Sebenarnya banyak hal yang membuat Nur merasa bimbang, salah satunya tentang lokasi, waktu dan sebagainya. sSejujurnya, ini kali pertama Nur pergi ke arah etan (daerah Timur). Sebagai perempuan yang lahir di daerah kulon (daerah Barat) ia sudah banyak mendengar rumor tentang daerah etan, salah satunya tentang kemistisanya.
Keadaan mistis bukan hal yang baru bagi Nur, bahkan ia sudah kenyang dengan berbagai pengalaman akan hal tersebut. Saat menempuh pendidikanya sebagai seorang santriwati, ia sering mengabaikan perasaan tidak bisa yang mucul karena kebetulan semata. Namun anehnya malam ini, belum pernah Nur merasa setidak enaknya seperti saat itu
Benar saja, perasaan tidak aneh itu terus bertambah seiring dengan mobil yangv erus melaju. Salah satu pertanda buruk terjadi adalah ketika, sebelum memasuki kota J, dimana tujuanya kota B, Nur melihat kakek-kakek yang meminta uang di persimpangan ia seakan melihat Nur dengan tatapanya yang prihatin.
Tak hanya itu saja, si kakek, mengelengkan kepalanya seolah memberikan isyarat pada Nur yang ada didalam mobil, agar mengutungkan niatnya.
Namun, Nur, tidak bisa mengambil keputusan apapun, sebab ada temanya yang lain yang menunggu kabar baik dari observasi hari ini.
Hujan tiba-tiba saja turun, tanpa terasa, 4 jam lebih perjalanan tersebut telah ditempuh. Mobil berhenti di sebuah rest area yang sepi, sebelum akhirnya melanjutkan perjalanan. Di tengah hutan yang gelap, Nur mendengar yang memanggil-manggil namanya.
“Hutan. desa ini ada di dalam hutan” kata mas Ilham.
Nur tidak berkomentar, ia hanya berdiri di samping mobil yang berhenti di tepi sebuah jalan hutan ini. Hutan tetsebut merupakan sebuah hutan yang sudah di kenal oleh masyarakat Jawa Timur.
Tidak lama kemudian, terlihat nyala lampu dan suara motor. mas Ilham, melambaikan tanganya.
“iku wong deso’ne, melbu’ne deso kudu numpak motor, gak isok numpak mobil soale” (itu orang desanya, masuk desanya harus naik motor, mobil tidak bisa masuk soalnya)
Nur dan Ayu kemudian mengangguk, pertanda ia mengerti. Tanpa berpikir panjang, Nur sudah duduk di jok belakang seoeda dan mereka pun berangkat. Perjalanan kini mulai memasuki jalan setapak.

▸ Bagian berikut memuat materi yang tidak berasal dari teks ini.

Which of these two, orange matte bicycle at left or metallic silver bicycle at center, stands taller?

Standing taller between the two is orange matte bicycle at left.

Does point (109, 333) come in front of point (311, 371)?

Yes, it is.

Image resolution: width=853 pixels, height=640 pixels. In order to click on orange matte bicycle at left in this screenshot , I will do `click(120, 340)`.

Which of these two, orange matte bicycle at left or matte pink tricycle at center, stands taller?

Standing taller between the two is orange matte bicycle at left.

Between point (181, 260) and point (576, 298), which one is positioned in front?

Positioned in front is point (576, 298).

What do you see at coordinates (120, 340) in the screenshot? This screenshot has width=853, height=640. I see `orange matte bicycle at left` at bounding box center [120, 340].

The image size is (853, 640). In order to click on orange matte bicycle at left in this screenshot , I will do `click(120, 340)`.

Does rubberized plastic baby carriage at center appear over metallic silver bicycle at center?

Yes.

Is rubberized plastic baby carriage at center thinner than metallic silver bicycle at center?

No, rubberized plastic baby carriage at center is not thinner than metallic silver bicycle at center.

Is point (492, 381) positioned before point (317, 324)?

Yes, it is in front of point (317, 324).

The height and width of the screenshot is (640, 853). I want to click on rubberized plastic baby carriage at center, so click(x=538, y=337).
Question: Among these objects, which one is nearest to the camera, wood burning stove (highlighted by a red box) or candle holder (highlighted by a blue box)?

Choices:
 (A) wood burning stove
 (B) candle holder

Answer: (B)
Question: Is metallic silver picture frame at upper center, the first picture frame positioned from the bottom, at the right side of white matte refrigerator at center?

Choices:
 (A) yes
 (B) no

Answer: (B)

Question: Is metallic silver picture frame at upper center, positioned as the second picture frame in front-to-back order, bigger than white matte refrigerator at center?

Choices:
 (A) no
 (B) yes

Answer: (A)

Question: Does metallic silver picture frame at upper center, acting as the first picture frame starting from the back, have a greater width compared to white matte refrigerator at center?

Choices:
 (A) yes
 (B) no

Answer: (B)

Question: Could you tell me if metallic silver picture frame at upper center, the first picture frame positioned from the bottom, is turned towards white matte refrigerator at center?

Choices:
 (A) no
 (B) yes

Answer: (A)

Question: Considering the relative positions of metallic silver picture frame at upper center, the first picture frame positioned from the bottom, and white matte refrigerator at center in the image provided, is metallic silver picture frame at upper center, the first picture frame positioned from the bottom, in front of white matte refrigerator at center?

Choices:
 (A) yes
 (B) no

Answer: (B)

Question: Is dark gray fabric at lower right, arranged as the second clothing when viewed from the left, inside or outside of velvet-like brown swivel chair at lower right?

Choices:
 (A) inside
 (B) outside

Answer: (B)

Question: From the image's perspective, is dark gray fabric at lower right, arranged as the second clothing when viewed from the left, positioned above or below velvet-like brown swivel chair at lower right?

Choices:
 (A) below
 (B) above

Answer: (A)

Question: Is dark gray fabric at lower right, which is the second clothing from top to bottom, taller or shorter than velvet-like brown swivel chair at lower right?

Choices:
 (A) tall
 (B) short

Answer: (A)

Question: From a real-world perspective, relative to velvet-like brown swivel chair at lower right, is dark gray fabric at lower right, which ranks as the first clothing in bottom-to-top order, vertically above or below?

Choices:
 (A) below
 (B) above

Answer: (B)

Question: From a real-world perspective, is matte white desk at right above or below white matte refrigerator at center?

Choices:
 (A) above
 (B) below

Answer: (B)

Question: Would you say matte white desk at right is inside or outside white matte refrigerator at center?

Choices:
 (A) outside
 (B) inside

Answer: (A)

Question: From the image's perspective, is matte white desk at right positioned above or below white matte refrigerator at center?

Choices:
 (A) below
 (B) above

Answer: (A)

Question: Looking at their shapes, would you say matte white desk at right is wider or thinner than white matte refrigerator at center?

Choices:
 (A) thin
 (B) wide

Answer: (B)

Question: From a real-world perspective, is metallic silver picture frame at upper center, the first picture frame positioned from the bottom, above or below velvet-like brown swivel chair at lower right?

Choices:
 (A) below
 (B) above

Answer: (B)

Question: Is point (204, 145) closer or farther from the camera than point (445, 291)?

Dengan tanah yang tidak rata, membuat Nur harus memegang dengan kuat jaket bapak-bapak yang memboncengnya. Terlihat tanah masih lembab, di tambah dengan embun fajar juga sudah terlihat disana-sini memenuhi pepohonan rimbun.
Tiba-tiba Nur, melihat sesosok wanita yang sedang menari di atas batu. Seakan menyambut dirinya yang datag di desa tersebut. Penari itu kilatan matanya tajam, dengan paras elok nan cantik. Kemudan si Wanita, tersenyum seolah sedang menyambut tamu yang sudah ia tunggu.